The impact of serum calcium level on actigraphy-based sleep parameters was also assessed. In the correlation analyses, serum calcium level was significantly correlated with parameters for sleep and rest-activity rhythm (Figure 4). Figure 4 presents the correlation plot for shift and non-shift workers. Among the variables, only statistically significant correlations were expressed. Both groups showed a positive correlation between vitamin D and calcium (r = 0.20, p = 0.01; r = 0.15, p = 0.02, respectively), represented as a blue circle. Moreover, with the calcium row, there are two significant negative correlations in shift workers (sleep latency and total sleep time) and one in non-shift workers (phase), which are represented as an orange circle.

In the actigraphy-based analysis, the calcium level was negatively correlated with sleep latency and total sleep time in shift workers (Figure 5A,B; r = −0.20, p = 0.02; r = −0.17, p = 0.04, respectively). These results indicate that people with higher calcium levels tend to fall asleep easier and have shorter total sleep time. On the other hand, in non-shift workers, those significant correlations disappeared, but there was a negative correlation between calcium and phase (Figure 6A,B: r = −0.20, p = 0.0028; r = −0.18, p = 0.03).

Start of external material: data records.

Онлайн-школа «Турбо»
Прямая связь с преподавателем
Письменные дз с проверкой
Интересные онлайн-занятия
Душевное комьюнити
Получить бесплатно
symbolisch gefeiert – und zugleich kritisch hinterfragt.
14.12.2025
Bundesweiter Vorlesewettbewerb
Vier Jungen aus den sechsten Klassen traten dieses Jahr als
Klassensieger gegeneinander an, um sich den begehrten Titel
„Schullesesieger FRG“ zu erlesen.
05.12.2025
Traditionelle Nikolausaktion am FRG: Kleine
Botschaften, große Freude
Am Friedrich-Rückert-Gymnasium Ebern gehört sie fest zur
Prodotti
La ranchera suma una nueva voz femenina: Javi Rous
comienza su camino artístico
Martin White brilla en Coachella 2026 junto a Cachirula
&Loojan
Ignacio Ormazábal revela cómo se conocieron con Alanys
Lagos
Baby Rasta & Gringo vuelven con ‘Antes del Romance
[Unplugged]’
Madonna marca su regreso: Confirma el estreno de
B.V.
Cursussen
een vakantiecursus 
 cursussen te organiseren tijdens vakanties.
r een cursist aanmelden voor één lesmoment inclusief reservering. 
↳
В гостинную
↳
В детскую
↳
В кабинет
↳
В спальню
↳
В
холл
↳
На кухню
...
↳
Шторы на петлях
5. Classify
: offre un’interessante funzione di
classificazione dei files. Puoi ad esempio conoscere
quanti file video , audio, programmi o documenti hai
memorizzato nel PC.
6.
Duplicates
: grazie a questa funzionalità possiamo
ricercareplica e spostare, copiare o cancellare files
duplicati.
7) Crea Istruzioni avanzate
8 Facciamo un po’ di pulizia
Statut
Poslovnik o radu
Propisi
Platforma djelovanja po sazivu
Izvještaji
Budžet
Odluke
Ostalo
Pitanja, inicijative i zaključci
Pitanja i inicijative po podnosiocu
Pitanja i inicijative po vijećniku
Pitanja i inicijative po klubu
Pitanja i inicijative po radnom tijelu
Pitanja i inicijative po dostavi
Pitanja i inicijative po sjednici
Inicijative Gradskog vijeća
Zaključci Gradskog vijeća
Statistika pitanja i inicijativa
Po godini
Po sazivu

This result shows that higher calcium levels are related to earlier acrophase of activity in non-shift workers, which indicates their maximal activity present earlier during the day.

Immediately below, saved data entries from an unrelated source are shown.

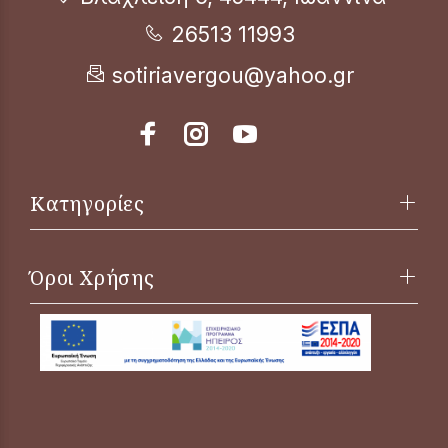
26513 11993
sotiriavergou@yahoo.gr
Κατηγορίες
Όροι Χρήσης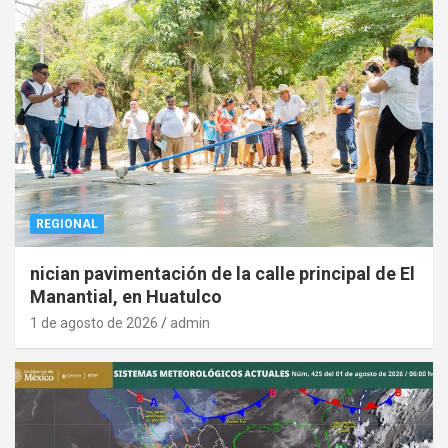
REGIONAL
nician pavimentación de la calle principal de El
Manantial, en Huatulco
1 de agosto de 2026
admin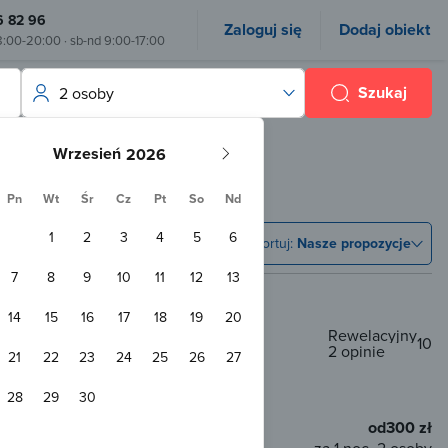
6 82 96
Zaloguj się
Dodaj obiekt
8:00-20:00 · sb-nd 9:00-17:00
Szukaj
2 osoby
Wrzesień
Pn
Wt
Śr
Cz
Pt
So
Nd
1
2
3
4
5
6
Sortuj:
Nasze propozycje
7
8
9
10
11
12
13
14
15
16
17
18
19
20
Rewelacyjny
10
2 opinie
21
22
23
24
25
26
27
 od centrum
28
29
30
Przyjazny zwierzętom
WiFi
od
300 zł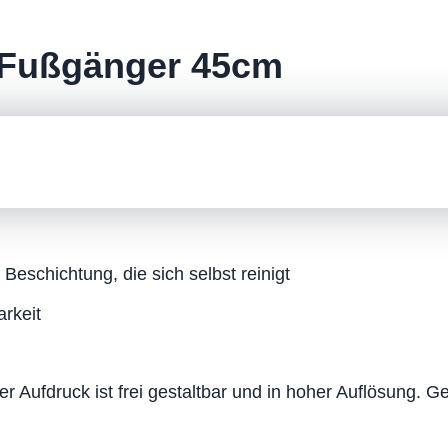
 Fußgänger 45cm
Beschichtung, die sich selbst reinigt
arkeit
 Aufdruck ist frei gestaltbar und in hoher Auflösung. Ge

In Figure 4, although vitamin D levels positively correlated with calcium levels in both groups, vitamin D levels did not correlate with actigraphy-based sleep or activity parameters in shift workers. However, higher vitamin D levels were related to morning preference (higher MEQ) in non-shift workers. In addition, the results can easily have understood that sleep latency positively correlates with WASO and negatively correlates with SE in both shift and non-shift workers. However, there were positive correlations between sleep latency rest–activity rhythm parameters (phase, fit, amplitude, and SD) and negative correlation with the Connor–Davidson resilience scale in shift workers and two parameters (mean and intercept) in both groups.

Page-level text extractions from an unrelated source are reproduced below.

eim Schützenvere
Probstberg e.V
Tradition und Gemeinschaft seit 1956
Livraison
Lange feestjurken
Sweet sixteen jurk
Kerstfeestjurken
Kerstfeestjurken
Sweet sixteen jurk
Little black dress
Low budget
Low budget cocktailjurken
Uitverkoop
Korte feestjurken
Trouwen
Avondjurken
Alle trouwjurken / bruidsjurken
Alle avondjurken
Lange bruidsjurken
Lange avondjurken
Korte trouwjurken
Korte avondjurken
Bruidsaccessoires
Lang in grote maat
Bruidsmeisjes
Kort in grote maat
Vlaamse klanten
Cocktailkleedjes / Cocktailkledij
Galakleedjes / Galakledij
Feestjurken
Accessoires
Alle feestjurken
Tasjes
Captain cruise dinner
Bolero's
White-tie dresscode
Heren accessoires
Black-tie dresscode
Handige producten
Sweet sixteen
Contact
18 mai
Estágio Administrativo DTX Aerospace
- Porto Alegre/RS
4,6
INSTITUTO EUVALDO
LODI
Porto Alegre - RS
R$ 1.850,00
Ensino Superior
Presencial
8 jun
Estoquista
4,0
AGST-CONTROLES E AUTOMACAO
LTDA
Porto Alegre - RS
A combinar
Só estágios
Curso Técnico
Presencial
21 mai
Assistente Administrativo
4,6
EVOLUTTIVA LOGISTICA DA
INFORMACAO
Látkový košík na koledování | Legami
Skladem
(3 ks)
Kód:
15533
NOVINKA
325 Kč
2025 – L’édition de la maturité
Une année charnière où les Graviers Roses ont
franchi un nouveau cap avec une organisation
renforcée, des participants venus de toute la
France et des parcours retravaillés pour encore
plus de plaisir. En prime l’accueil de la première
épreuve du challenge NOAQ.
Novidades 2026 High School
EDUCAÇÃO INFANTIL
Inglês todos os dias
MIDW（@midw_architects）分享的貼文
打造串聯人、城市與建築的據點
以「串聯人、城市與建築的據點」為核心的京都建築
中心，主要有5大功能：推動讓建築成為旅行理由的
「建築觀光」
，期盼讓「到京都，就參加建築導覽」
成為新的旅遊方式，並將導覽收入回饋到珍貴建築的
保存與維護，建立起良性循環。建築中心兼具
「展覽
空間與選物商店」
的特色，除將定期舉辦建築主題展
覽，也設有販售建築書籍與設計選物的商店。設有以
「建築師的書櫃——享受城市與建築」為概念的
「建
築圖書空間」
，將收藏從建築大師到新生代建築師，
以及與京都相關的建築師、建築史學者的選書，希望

We performed a correlation analysis to find the relationship between serum vitamin D and calcium levels with PSQI components (Table 3 and Table 4). Our PSQI findings were based on self-questionnaires and had seven components; each part evaluates specific factors of sleep quality. For example, PSQI 1 complex indicates how subjectively they feel about their sleep quality. PSQI 2–3 complex assesses sleep latency and duration, respectively. Furthermore, 4 complex means habitual sleep efficiency, 5 evaluates sleep disturbances, 6 evaluates the use of sleep medicine, and 7 indicates daytime dysfunction. As a result, PSQI components 6 and 7, which indicate the use of sleep medicine and daytime dysfunction, showed a negative correlation with vitamin D and calcium levels in shift workers. These results mean that higher calcium and vitamin D levels are related to lower sleep medicine usage and less risk of daytime dysfunction. Otherwise, there was no significant correlation between PSQI complex and calcium and vitamin D levels in non-shift workers.

4. Discussion

In our study, we found that shift workers had loser serum calcium levels with more disturbed sleep and rest–activity rhythmicity. The shift workers showed longer WASO time, indicating difficulty sustaining sleep, lower sleep efficiency, and longer total sleep time than non-shift workers. Moreover, delayed phase and lower rhythmicity (lower fit and amplitude) were found in the shift workers. In clinical parameters using self-questionnaires, subjective poor sleep quality by PSQI, daytime sleepiness by ESS, anxiety and depression by HADS, fatigue levels by FSS, and eveningness by MEQ were significantly exacerbated in the shift workers.

4.1. Rest–Activity Rhythm Measured by Actigraphy

Actigraphy is a non-invasive way to monitor the cycle of rest and activity in humans. Actigraphy is a small wearable device that measures sleep–wake patterns for a few weeks while worn on the wrist like a watch [34]. After converting motion into an analog electrical form, it is stored in a digital format. The actigraphy data can be interpreted with some additional information such as light and sleep diary [35]. Sleep parameters such as time in bed, sleep onset, total sleep time, sleep efficiency, and wake after sleep onset can be calculated from the activity data. In addition, rest–activity rhythm can be also analyzed by cosigner analysis for calculating acrophase and amplitude of the rhythm.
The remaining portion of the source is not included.